──────── EXTRACTED INFORMATION

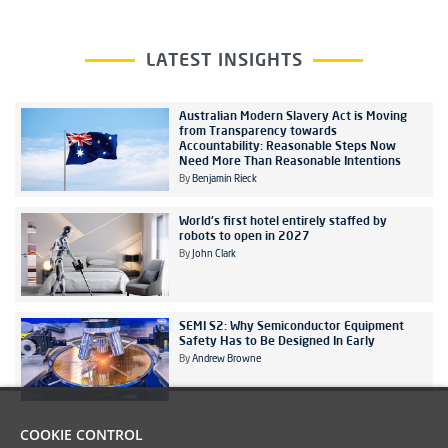
LATEST INSIGHTS
Australian Modern Slavery Act is Moving
from Transparency towards
Accountability: Reasonable Steps Now
Need More Than Reasonable Intentions
By
Benjamin Rieck
World's first hotel entirely staffed by
robots to open in 2027
By
John Clark
SEMI S2: Why Semiconductor Equipment
Safety Has to Be Designed In Early
By
Andrew Browne
COOKIE CONTROL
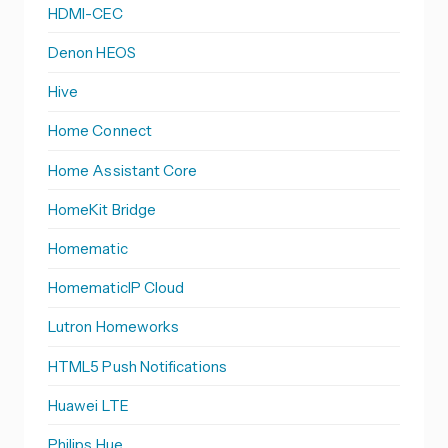
HDMI-CEC
Denon HEOS
Hive
Home Connect
Home Assistant Core
HomeKit Bridge
Homematic
HomematicIP Cloud
Lutron Homeworks
HTML5 Push Notifications
Huawei LTE
Philips Hue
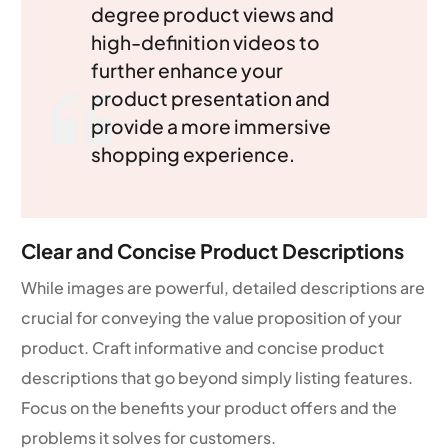
degree product views and
high-definition videos to
further enhance your
product presentation and
provide a more immersive
shopping experience.
Clear and Concise Product Descriptions
While images are powerful, detailed descriptions are
crucial for conveying the value proposition of your
product. Craft informative and concise product
descriptions that go beyond simply listing features.
Focus on the benefits your product offers and the
problems it solves for customers.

────────────────

WHAT TO DO. Beginning with the line that contains "Safety Has to Be Designed In Early", print exactly every line through the end of the records, both included. Omit the pictures.

RESULT BELOW.
Safety Has to Be Designed In Early
By
Andrew Browne
COOKIE CONTROL
HDMI-CEC
Denon HEOS
Hive
Home Connect
Home Assistant Core
HomeKit Bridge
Homematic
HomematicIP Cloud
Lutron Homeworks
HTML5 Push Notifications
Huawei LTE
Philips Hue
degree product views and
high-definition videos to
further enhance your
product presentation and
provide a more immersive
shopping experience.
Clear and Concise Product Descriptions
While images are powerful, detailed descriptions are
crucial for conveying the value proposition of your
product. Craft informative and concise product
descriptions that go beyond simply listing features.
Focus on the benefits your product offers and the
problems it solves for customers.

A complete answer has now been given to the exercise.